## [Description of the task]
Print out the data that follows exactly, character for character, apart from the pictures.

## [Provided material]
[Start of section]

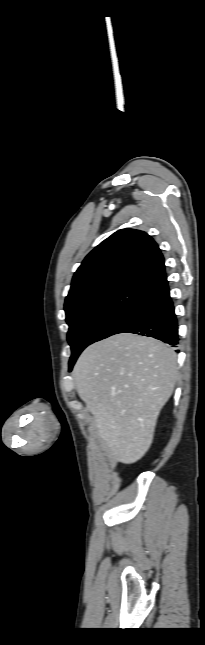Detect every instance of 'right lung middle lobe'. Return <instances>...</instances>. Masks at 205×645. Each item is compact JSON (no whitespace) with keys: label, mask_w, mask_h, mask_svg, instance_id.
<instances>
[{"label":"right lung middle lobe","mask_w":205,"mask_h":645,"mask_svg":"<svg viewBox=\"0 0 205 645\" xmlns=\"http://www.w3.org/2000/svg\"><path fill=\"white\" fill-rule=\"evenodd\" d=\"M147 294V289L125 285L65 307L69 325L70 368L82 350L102 337L128 315Z\"/></svg>","instance_id":"obj_1"}]
</instances>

[End of section]

## [Result]
Detect every instance of 'right lung middle lobe'. Return <instances>...</instances>. Masks at 205×645. Each item is compact JSON (no whitespace) with keys: label, mask_w, mask_h, mask_svg, instance_id.
<instances>
[{"label":"right lung middle lobe","mask_w":205,"mask_h":645,"mask_svg":"<svg viewBox=\"0 0 205 645\" xmlns=\"http://www.w3.org/2000/svg\"><path fill=\"white\" fill-rule=\"evenodd\" d=\"M147 294V289L125 285L65 307L69 325L70 368L82 350L102 337L128 315Z\"/></svg>","instance_id":"obj_1"}]
</instances>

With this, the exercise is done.